Ação de despejo, causa de pedir, articulado superveniente, ampliação do pedido, pedido autónomo, indeferimento.

Ação de despejo, causa de pedir, articulado superveniente, ampliação do pedido, pedido autónomo, indeferimento.
APELAÇÃO Nº 1380/21.0T8GRD-A.C1
Relator: JOSÉ AVELINO GONÇALVES
Data do Acórdão: 24-01-2023
Tribunal: JUÍZO LOCAL CÍVEL DA GUARDA DO TRIBUNAL JUDICIAL DA COMARCA DA GUARDA
Legislação: ARTIGOS 260.º, 264.º, 265.º, 588.º, N.º 4, E 611.º, N.ºS 1 E 2, DO CÓDIGO DE PROCESSO CIVIL
Sumário:
I – A causa de pedir é constituída pelos factos principais constitutivos da situação jurídica que o demandante pretende fazer valer como justificativa da pretensão deduzida, sendo a qualificação jurídica desses factos periférica à causa de pedir.

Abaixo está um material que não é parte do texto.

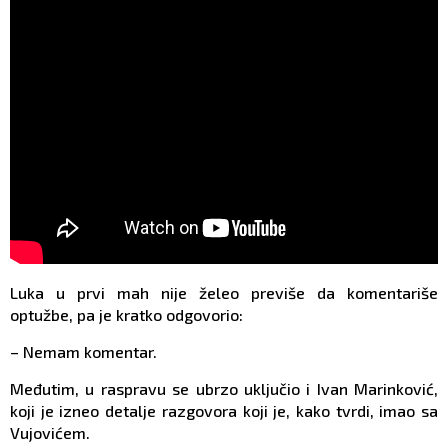
Luka u prvi mah nije želeo previše da komentariše
optužbe, pa je kratko odgovorio:
– Nemam komentar.
Međutim, u raspravu se ubrzo uključio i Ivan Marinković,
koji je izneo detalje razgovora koji je, kako tvrdi, imao sa
Vujovićem.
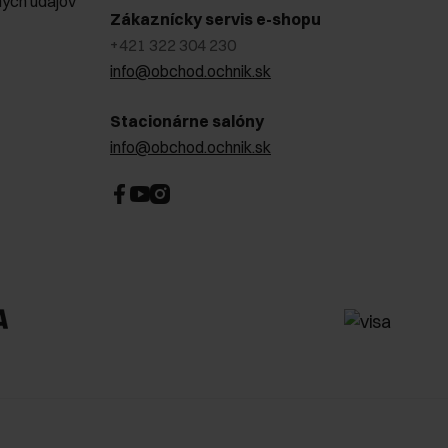
ých údajov
Zákaznícky servis e-shopu
+421 322 304 230
info@obchod.ochnik.sk
Stacionárne salóny
info@obchod.ochnik.sk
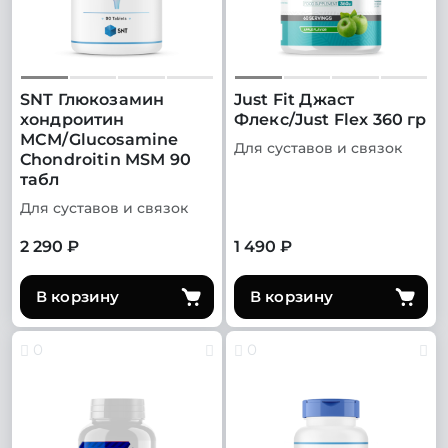
SNT Глюкозамин
Just Fit Джаст
хондроитин
Флекс/Just Flex 360 гр
МСМ/Glucosamine
Для суставов и связок
Chondroitin MSM 90
табл
Для суставов и связок
2 290 ₽
1 490 ₽
В корзину
В корзину
0
0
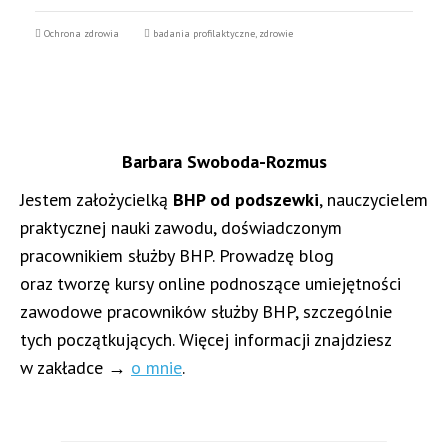
Ochrona zdrowia
badania profilaktyczne
,
zdrowie
Barbara Swoboda-Rozmus
Jestem założycielką
BHP od podszewki
, nauczycielem
praktycznej nauki zawodu, doświadczonym
pracownikiem służby BHP. Prowadzę blog
oraz tworzę kursy online podnoszące umiejętności
zawodowe pracowników służby BHP, szczególnie
tych początkujących. Więcej informacji znajdziesz
w zakładce →
o mnie
.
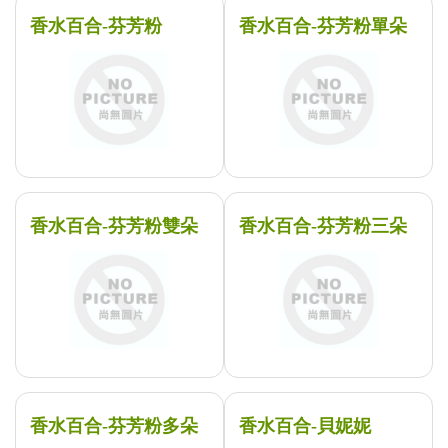
香水百合-芬芳粉
香水百合-芬芳粉單朵
香水百合-芬芳粉雙朵
香水百合-芬芳粉三朵
香水百合-芬芳粉多朵
香水百合-貝妮妮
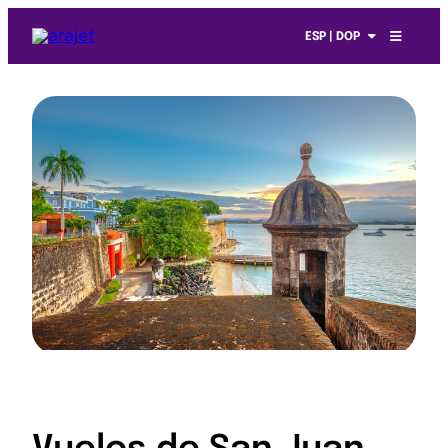
ESP | DOP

II – Salvo quando se verificar acordo das partes – que no caso inexiste – a causa de pedir apenas pode ser alterada ou ampliada em consequência de confissão feita pelo réu e aceita pelo autor. E, quanto ao pedido, podendo ser reduzido em qualquer altura, na falta desse acordo, apenas pode ser ampliado, mas não alterado, até ao encerramento da discussão em 1.ª instância. Em qualquer dos casos com uma limitação: a de que tal não implique a convolação para relação jurídica diversa da controvertida.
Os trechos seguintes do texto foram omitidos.